On his arrival at Stanford, Nie started the Stanford Institute for the Quantitative Study of Society (SIQSS), where he served as director. The Institute is devoted to the pursuit and sponsorship of high-quality empirical social science research about the nature of society and social change. Nie led a multidisciplinary team of graduate and undergraduate students that included political scientists, economists, sociologists, and statisticians, among others, in research that included such diverse topics as how time is spent on the Internet, how Internet access affects political polarization, Latino voter mobilization, and how educational attainment affects future life outcomes. Research from the Institute has appeared in The New York Times, the Boston Globe, Newsweek, Miller-McCune, and other mainstream publications, as well as in more academic sources such as Public Perspective, Fortschritte der politischen Kommunikations forschung, and IT & Society.

===Knowledge Networks, Revolution Analytics, and other business interests===

Nie continued to innovate in the technology and tools field, co-founding the survey research firm Knowledge Networks (KN) with R. Douglas Rivers in 1997; Nie continues to serve as Chairman of the Board of KN. The company remains the only survey vendor to collect survey data over the Internet using probability samples, placing computers into homes that do not have Internet connectivity.

In October 2009, Revolution Analytics (formerly REvolution Computing) appointed Nie as its new CEO. The company provides commercial software & support for the popular open source R (programming language). In May 2010, Forbes Magazine published an in-depth profile on Nie and Revolution Analytics where he was quoted, "R is an absolutely massive advancement on the kind of analytics I invented. It's an opportunity to change the game in the fastest-growing field in software."

Nie has also served as Chairman or board member for a number of high technology firms, including CustomerSat Inc., Vicinity, Lexiquest, and Captura.

===Awards===

Nie was the recipient of awards for research and scholarly achievement as well as professional recognition.

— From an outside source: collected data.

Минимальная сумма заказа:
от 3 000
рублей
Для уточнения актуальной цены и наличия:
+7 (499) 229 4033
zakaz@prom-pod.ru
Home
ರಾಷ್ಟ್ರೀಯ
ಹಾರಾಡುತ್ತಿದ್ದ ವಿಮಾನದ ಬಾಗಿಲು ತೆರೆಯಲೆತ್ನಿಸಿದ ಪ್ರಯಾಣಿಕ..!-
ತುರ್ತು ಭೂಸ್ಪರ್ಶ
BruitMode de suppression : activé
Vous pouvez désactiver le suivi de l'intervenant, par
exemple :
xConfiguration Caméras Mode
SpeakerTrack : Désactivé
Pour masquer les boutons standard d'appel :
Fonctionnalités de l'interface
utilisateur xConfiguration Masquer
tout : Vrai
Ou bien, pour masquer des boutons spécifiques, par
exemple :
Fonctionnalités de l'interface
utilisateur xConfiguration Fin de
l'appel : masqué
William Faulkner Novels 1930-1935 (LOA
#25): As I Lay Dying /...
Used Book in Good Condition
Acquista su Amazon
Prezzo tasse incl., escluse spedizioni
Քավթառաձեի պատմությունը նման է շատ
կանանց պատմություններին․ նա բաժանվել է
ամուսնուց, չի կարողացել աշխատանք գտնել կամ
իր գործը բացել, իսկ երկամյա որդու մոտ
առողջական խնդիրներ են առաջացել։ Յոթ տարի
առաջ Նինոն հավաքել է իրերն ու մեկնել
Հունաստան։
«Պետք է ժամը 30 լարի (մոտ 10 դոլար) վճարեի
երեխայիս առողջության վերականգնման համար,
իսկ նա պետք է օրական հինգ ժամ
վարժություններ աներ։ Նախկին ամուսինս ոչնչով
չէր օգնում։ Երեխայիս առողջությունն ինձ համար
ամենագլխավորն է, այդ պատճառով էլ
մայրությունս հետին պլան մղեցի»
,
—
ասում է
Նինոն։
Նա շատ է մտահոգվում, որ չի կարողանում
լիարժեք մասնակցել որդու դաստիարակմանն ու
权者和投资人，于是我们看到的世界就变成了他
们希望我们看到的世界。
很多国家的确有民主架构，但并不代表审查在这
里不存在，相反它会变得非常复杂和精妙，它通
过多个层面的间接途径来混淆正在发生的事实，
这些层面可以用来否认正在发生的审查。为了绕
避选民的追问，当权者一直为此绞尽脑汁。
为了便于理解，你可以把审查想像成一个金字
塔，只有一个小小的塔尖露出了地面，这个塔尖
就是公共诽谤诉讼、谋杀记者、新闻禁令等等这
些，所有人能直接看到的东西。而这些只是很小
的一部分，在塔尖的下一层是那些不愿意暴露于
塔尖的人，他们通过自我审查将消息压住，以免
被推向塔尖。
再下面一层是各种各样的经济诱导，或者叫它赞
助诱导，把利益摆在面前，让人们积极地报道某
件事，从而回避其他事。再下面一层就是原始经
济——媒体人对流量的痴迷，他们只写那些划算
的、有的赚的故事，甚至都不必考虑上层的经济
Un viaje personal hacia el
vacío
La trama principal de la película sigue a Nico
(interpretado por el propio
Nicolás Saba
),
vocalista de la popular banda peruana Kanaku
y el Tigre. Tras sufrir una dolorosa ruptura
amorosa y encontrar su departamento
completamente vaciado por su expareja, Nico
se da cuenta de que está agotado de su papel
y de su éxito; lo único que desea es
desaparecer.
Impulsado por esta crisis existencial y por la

In 2006, he was awarded the Lifetime Achievement Award from the American Association for Public Opinion Research (AAPOR) for both his technological innovations in survey research and his substantive contributions to the understanding of social and political behavior. He was honored as the KPMG Technology Entrepreneur of the Year in 1986.

In 2009, Nie was elected a fellow of the American Academy of Arts and Sciences.

===Personal life===

Norman Nie and his wife Carol resided in Los Altos, California and Sun Valley, Idaho. They are the parents of two grown daughters and have two grandchildren.